Contenzioso

Alle Sezioni unite l’incompatibilità degli incarichi

di Matteo Prioschi

La seconda sezione civile della Cassazione con l’ordinanza interlocutoria 24083/2019 ha rimesso alle Sezioni unite la materia del divieto per i dipendenti del settore pubblico di svolgere altre attività lavorativa se non previo consenso del datore di lavoro.

La decisione è nata a seguito del contenzioso tra una banca e l’agenzia delle Entrate in quanto l’istituto di credito ha conferito l’incarico di presidente del consiglio di amministrazione, senza preventiva autorizzazione, al direttore generale di una Asl.

La Cassazione rileva che il direttore generale dell’Asl è un organo che rappresenta l’azienda; è nominato con provvedimento della Regione (perché l’Asl ne è ente strumentale); con il direttore viene stipulato un contratto di diritto privato e di lavoro autonomo esclusivo.
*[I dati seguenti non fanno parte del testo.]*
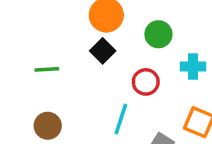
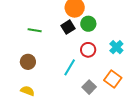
green circle: (158, 34) -> (88, 24), moved
cyan cross: (193, 66) -> (116, 47), turned 32

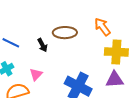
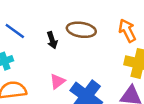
pink triangle: (36, 74) -> (57, 81), moved

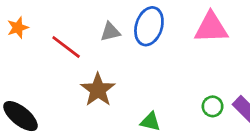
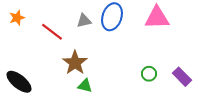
green circle: (213, 106) -> (149, 74), moved
green triangle: (150, 122) -> (85, 86), moved

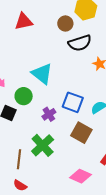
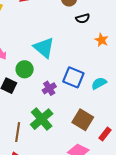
black semicircle: (80, 43) -> (83, 18), size x0.6
brown square: (81, 133) -> (83, 120), moved

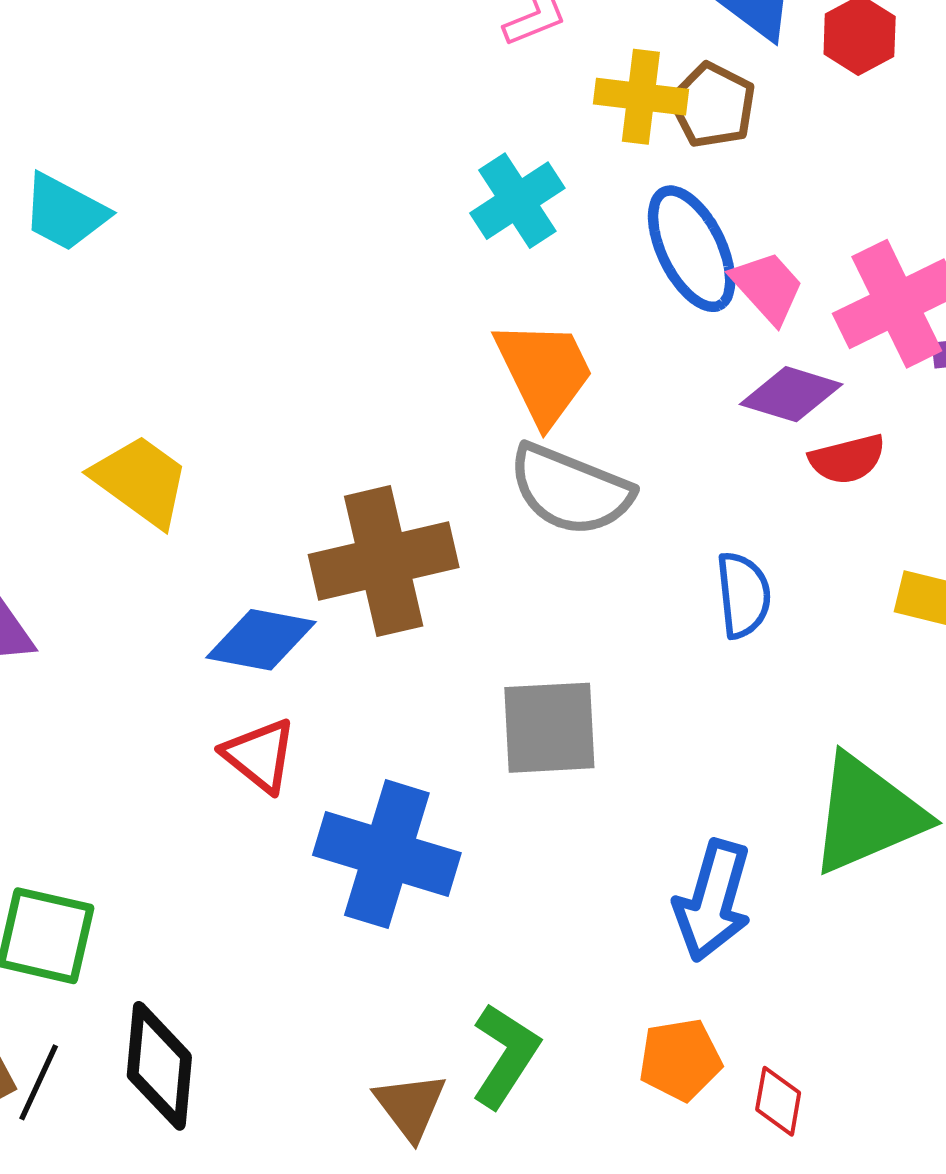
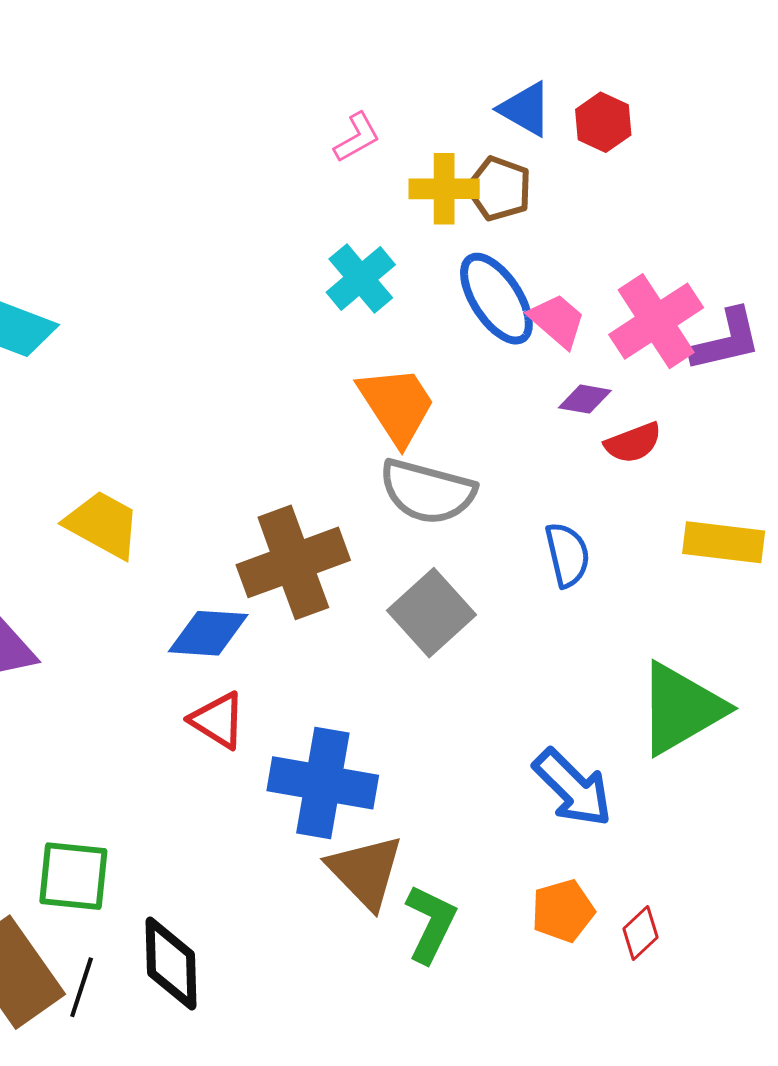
purple diamond: (791, 394) -> (585, 399), size x0.7
gray square: (549, 728) -> (432, 613), moved, turned -32
blue arrow: (713, 901) -> (573, 788), turned -54
red diamond: (778, 1101) -> (640, 933), turned 44
brown triangle: (410, 1106) -> (365, 872), moved, size x1.4

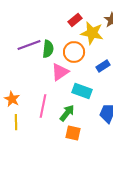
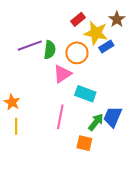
blue rectangle: (103, 66) -> (106, 47), moved
pink line: (43, 106) -> (60, 117), moved
green arrow: (67, 113) -> (96, 122), moved
orange square: (73, 133) -> (84, 143), moved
Che il rapporto di lavoro sia di tipo autonomo è condiviso da diverse pronunce precedenti e ciò escluderebbe l’applicazione del Dlgs 165/2001.

Tuttavia la Suprema corte evidenzia che, in base all’articolo 3 del Dlgs 502/1992, il rapporto del direttore generale è esclusivo. Inoltre il quadro normativo conferisce il potere al datore di lavoro pubblico di individuare specifiche fattispecie di incompatibilità di incarichi oltre quanto già previsto dalla legge.

Si pone però la questione se la disciplina di incompatibilità definita dall’articolo 53 del Dlgs 165/2001 vale anche per gli incarichi che, in base all’articolo 7, comma 6 dello stesso Dlgs, sono attribuiti a persone dipendente di altra amministrazione pubblica o esterne.

In conclusione l’ordinanza evidenzia come «la disciplina delle incompatibilità presenti problemi di coordinamento nell’armonizzarsi con la riforma dell’ordinamento del lavoro nelle pubbliche amministrazioni e con la qualificazione dei rapporti di lavoro in termini esclusivamente privatistici».

Situazione che, secondo i giudici, potrebbe essere risolta applicando l’istituto delle incompatibilità riferendolo non allo status di dipendente pubblico «ma alla diversità dei fini perseguiti dal datore pubblico rispetto al datore privato».

Si tratta di «tracciare una linea interpretativa in grado di coniugare la disciplina delle incompatibilità con la diversa natura dei rapporti di lavoro che possono essere, allo stato, instaurati con la pubblica amministrazione, facendo convivere detta disciplina con gli specifici fini perseguiti dal datore di lavoro pubblico».